I put it down to the new mayor, Ken Livingstone.
There's an interesting story there - he was also the Mayor of London about 25 years ago, a powerful position similar to the mayor of NYC.
He was very left wing, with politics about things like disabilty issues, gay and lesbian equality etc about 20 years ahead of his time. The media had a field day slamming him, but I went back and read some of these stories the other day, and the proposals certainly look a lot more reasonable in 2006. Shame they didn't fit 1981 too well.
He had a major battle with Maggie Thatcher's government, which was very right wing. Ken Livingstone's massive HQ was opposite the Houses of Parliament over the river, and he put up huge banners slagging off the government, listing what he felt was the real unemployment figures as opposed to the government's fiddled figures.
Maggie Thatcher responded by abolishing his postion, and abolishing the entire greater London authority, so that there was no longer anyone responsible for london as a whole. Each borough had its own local council and that was it. Kinda like each NYC borough, Queens, Bronx etc doing everything independently with no-one to co-ordinate them.
London still had a mayor, but it was some token old git who does nothing except wear gold chains once a year and stand in a horse and carriage at the New Year's Day Parade.
Fast forward 25 years ....
Our new great white hope, Tony Blair, wants be seen as saving the world, so he tries to solve the problem of Irish terrorism by setting up a local government in North Ireland.
Consquently he's forced against his will to agree to local government in London (and a few other places) so reluctantly agrees to set up a London authority and mayor with real powers.

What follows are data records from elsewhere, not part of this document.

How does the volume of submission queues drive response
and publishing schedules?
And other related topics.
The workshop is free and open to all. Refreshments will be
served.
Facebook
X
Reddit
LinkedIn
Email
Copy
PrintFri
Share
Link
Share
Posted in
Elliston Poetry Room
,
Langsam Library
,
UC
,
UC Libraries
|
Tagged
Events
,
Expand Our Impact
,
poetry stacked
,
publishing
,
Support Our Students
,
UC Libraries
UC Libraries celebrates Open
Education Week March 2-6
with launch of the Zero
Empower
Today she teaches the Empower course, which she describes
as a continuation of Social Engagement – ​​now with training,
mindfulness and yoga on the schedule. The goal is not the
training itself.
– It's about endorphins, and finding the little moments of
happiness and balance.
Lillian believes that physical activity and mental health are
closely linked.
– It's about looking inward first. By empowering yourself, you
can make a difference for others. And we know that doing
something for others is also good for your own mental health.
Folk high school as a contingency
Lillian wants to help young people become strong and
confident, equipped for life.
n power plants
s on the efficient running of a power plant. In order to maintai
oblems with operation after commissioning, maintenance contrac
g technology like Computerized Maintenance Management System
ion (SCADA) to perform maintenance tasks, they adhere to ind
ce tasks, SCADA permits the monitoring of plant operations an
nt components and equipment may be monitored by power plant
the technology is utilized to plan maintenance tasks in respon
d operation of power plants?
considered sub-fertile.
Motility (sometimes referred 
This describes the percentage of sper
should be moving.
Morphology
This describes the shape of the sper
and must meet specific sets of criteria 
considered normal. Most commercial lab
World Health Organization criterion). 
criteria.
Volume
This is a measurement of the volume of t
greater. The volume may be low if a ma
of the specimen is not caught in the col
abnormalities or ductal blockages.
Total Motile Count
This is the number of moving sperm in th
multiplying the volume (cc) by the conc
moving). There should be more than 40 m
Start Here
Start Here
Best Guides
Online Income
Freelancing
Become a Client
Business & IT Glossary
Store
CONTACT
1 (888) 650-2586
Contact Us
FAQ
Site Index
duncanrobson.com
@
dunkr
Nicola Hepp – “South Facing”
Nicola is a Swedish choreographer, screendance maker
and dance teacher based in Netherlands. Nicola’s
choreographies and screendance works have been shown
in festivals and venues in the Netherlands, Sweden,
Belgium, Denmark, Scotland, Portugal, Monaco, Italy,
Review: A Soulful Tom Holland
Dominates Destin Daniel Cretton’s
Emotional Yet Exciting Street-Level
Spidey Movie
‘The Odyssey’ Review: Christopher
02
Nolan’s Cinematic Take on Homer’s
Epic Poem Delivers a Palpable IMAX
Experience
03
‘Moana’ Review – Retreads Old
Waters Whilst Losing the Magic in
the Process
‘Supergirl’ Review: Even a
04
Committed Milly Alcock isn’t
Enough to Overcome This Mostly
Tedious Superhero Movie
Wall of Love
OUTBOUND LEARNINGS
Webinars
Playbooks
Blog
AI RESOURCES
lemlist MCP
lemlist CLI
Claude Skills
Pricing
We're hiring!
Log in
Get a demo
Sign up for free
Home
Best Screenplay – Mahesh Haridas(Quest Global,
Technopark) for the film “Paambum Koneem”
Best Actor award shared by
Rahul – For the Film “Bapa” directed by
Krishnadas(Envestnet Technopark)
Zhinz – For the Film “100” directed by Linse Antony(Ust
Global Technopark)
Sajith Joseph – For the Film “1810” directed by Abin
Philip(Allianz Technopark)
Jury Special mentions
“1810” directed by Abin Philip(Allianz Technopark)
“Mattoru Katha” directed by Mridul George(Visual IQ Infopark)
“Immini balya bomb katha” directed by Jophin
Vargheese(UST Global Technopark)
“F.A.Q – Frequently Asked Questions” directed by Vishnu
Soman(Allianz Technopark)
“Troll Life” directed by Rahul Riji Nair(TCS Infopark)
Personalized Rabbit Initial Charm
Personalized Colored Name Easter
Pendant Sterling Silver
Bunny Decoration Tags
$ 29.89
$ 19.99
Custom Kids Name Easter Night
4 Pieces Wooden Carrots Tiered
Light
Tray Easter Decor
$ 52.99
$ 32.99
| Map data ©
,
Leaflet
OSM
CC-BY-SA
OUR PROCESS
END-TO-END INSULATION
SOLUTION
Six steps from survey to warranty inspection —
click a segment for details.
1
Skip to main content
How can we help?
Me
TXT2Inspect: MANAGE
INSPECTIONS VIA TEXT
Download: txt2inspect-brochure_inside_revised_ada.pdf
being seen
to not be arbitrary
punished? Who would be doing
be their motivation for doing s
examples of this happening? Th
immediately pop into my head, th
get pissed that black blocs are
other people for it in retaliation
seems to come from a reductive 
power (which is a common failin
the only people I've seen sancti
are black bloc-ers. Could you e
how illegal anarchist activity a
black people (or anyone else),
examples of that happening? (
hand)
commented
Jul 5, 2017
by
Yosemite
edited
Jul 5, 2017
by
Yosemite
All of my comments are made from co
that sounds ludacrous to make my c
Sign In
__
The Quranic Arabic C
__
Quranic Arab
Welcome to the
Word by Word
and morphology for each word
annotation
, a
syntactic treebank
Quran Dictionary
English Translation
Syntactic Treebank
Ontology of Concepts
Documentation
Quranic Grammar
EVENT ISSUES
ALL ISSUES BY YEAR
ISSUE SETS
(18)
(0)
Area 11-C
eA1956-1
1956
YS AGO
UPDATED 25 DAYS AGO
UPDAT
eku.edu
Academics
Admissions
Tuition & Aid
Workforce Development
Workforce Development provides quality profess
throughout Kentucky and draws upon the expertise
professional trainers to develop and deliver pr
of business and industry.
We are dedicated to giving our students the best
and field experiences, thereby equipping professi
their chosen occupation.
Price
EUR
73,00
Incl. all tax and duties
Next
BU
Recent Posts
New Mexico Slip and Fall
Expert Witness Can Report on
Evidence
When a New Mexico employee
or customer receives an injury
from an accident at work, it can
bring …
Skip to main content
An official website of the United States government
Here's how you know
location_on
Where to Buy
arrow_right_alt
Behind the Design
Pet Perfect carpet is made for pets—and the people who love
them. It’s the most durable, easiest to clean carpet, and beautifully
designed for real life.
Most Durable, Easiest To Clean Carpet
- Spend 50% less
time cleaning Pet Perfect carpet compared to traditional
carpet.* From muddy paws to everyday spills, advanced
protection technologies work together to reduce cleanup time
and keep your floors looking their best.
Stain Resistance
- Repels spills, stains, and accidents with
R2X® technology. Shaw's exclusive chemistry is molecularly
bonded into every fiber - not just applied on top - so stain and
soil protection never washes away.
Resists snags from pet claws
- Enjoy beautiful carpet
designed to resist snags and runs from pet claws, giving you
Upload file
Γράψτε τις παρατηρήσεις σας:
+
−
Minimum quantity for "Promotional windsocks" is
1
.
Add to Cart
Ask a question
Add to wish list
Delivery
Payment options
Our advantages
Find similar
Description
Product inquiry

Ken Livingstone promptly stands again for election (he is part of Tony Blair's Labour political party) despite Tony Blair telling him to piss off and not think about standing again.
Massive arguements ensue, Tony Blair throws him out of the Labour party, everyone slags off Labour's offical candidate for Mayor, several of which resign in quick sucession, and Ken wins the election by a mile.
Tony Blair backs down and readmits him to the Labour Party, cos in London he's more popular than Labour party itself (at that time).
Ever since, Tony has been doing everything possible to wreck Ken's efforts to resurrect London - dirty tricks, secret press briefings against Ken, offical lack of co-operation, denial of Ken's independent fundraising initatives, pressing ahead with dodgy Government-sponsored PPI finance deals etc.
I have to say, I think London's become much cleaner since Ken came back (like Apple under Steve Jobs

) London transport has really improved, there's a bus every 5 minutes now, some nice new buildings, recycling rate has gone up, won the olympics etc.
While Ken's original politics were 20 years ahead of his time, now the world has moved on; he's also progressed in some ways, like becoming very green, but he's also remained stuck in some ways. There's been plenty of criticism of him and he's made some major blunders, but overall he's done a good job against some heavy opposition.